Mas nos tempos de garoto, Titinho também tinha suas frustrações. Adorava futebol, mas só conseguia jogar quando a bola era dele. Fora isso, apenas se algum dos meninos saía mais cedo e, mesmo assim, era imediatamente deslocado para o gol, lugar nacionalmente guardado para aqueles cuja capacidade de jogar são consideradas nulas pelos demais atletas.
Chegava sempre em casa muito suado, jogando ou não, já que torcia contra os dois times, enquanto amargava a reserva.
Vez por outra, o time da rua disputava partidas em campos espalhados pelos bairros próximos. Na estação do Sampaio, naqueles tempos de um Rio de Janeiro menos explorado demograficamente, lá do outro lado da linha férrea, existia uma grande área onde os campos ficavam uns ao lado dos outros. Ali se pagava aluguel para usá-los e a garotada juntava as economias para participar da festa. Titinho sempre estava entre eles, mas via de regra, ocupava a posição de reserva do goleiro.

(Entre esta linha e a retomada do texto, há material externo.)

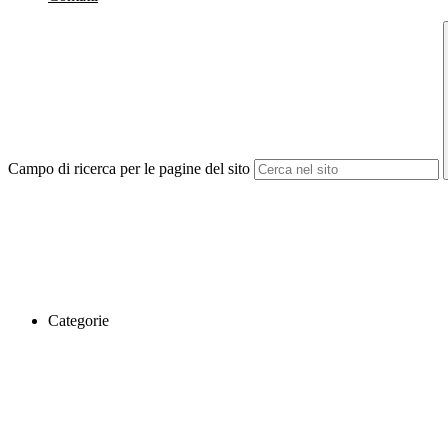
Campo di ricerca per le pagine del sito
Categorie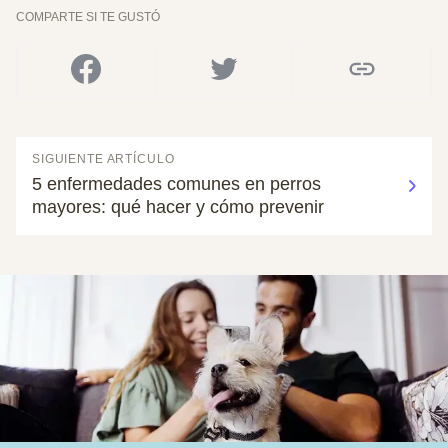
COMPARTE SI TE GUSTÓ
SIGUIENTE ARTÍCULO
5 enfermedades comunes en perros
mayores: qué hacer y cómo prevenir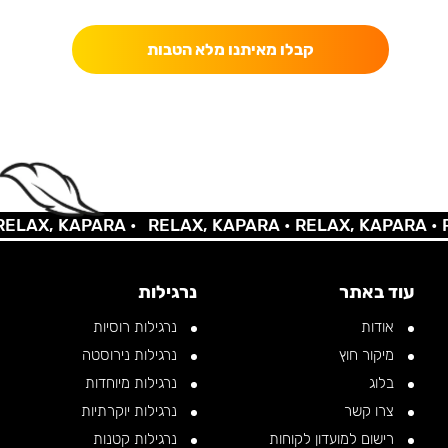
קבלו מאיתנו מלא הטבות
LAX, KAPARA •
RELAX, KAPARA •
RELAX, KAPARA •
RE
עוד באתר
נרגילות
אודות
נרגילות רוסיות
מיקור חוץ
נרגילות נירוסטה
בלוג
נרגילות מיוחדות
צרו קשר
נרגילות יוקרתיות
רישום למועדון לקוחות
נרגילות קטנות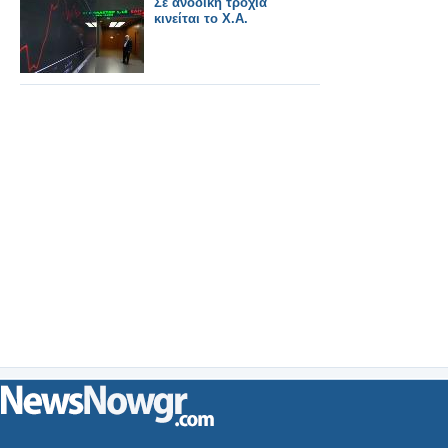
Σε ανοδική τροχιά
κινείται το Χ.Α.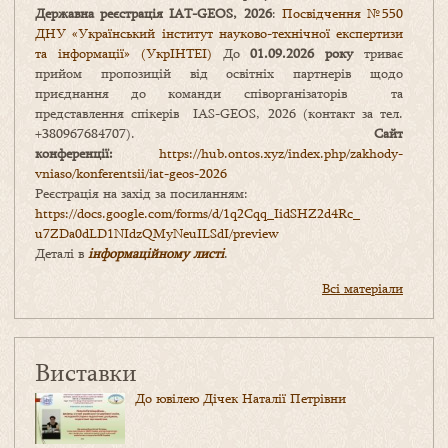
Державна реєстрація IAT-GEOS, 2026
:
Посвідчення №550
ДНУ «Український інститут науково-технічної експертизи
та інформації» (УкрІНТЕІ)
До
01.09.2026 року
триває
прийом пропозицій від освітніх партнерів щодо
приєднання до команди співорганізаторів та
представлення спікерів IAS-GEOS, 2026 (контакт за тел.
+380967684707).
Сайт
конференції:
https://hub.ontos.xyz/index.php/zakhody-
vniaso/konferentsii/iat-geos-2026
Реєстрація на захід за посиланням:
https://docs.google.com/forms/
d/1q2Cqq_IidSHZ2d4Rc_
u7ZDa0dLD1NIdzQMyNeuILSdI/
preview
Деталі в
інформаційному листі
.
Всі матеріали
Виставки
До ювілею Дічек Наталії Петрівни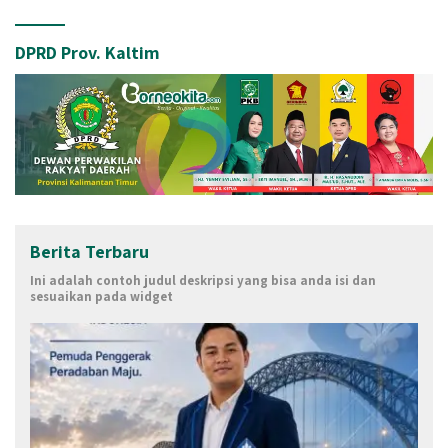
DPRD Prov. Kaltim
Berita Terbaru
Ini adalah contoh judul deskripsi yang bisa anda isi dan
sesuaikan pada widget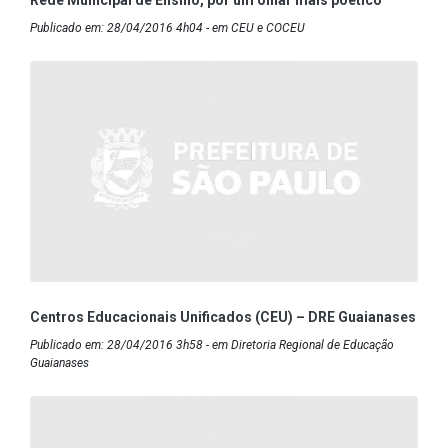
Publicado em: 28/04/2016 4h04 - em CEU e COCEU
Centros Educacionais Unificados (CEU) – DRE Guaianases
Publicado em: 28/04/2016 3h58 - em Diretoria Regional de Educação
Guaianases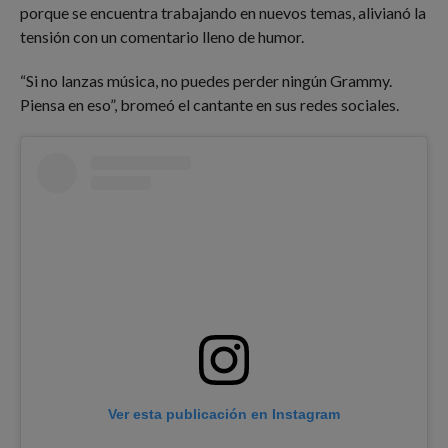
porque se encuentra trabajando en nuevos temas, alivianó la
tensión con un comentario lleno de humor.
“Si no lanzas música, no puedes perder ningún Grammy.
Piensa en eso”, bromeó el cantante en sus redes sociales.
Ver esta publicación en Instagram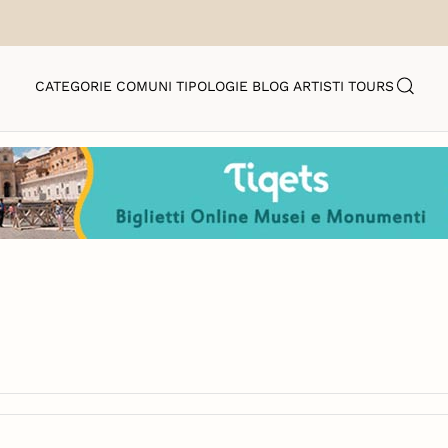
CATEGORIE
COMUNI
TIPOLOGIE
BLOG
ARTISTI
TOURS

Aproveitando as férias escolares do meio do ano, havia um torneio entre as equipes de diversos bairros. Coisa chique, com os atletas uniformizados, de meias e chuteiras. Os juízes escalados pertenciam à Federação e, diziam, muitos olheiros de grandes clubes assistiam às partidas procurando identificar novos valores para o futebol carioca.
Havia, também, grande movimentação de familiares, principalmente nos jogos dos fins de semana, orgulhosos pela participação de seus filhos, sobrinhos e netos queridos. Afinal, eram eles quase sempre os financiadores dos uniformes, aluguel dos campos e, até, do lucro que ia para o bolso de alguém.
Aquele mês de julho tinha sido particularmente desagradável. Choveu muito e o frio fora exagerado para os padrões cariocas. Se os moradores da cidade do Rio de Janeiro já se agasalham com temperaturas abaixo dos vinte e poucos graus, imaginem com os termômetros marcando inusuais quatorze, quinze graus. Só faltavam surgir botas para neve e os esquis. E foi sob esse clima que transcorreu o campeonato.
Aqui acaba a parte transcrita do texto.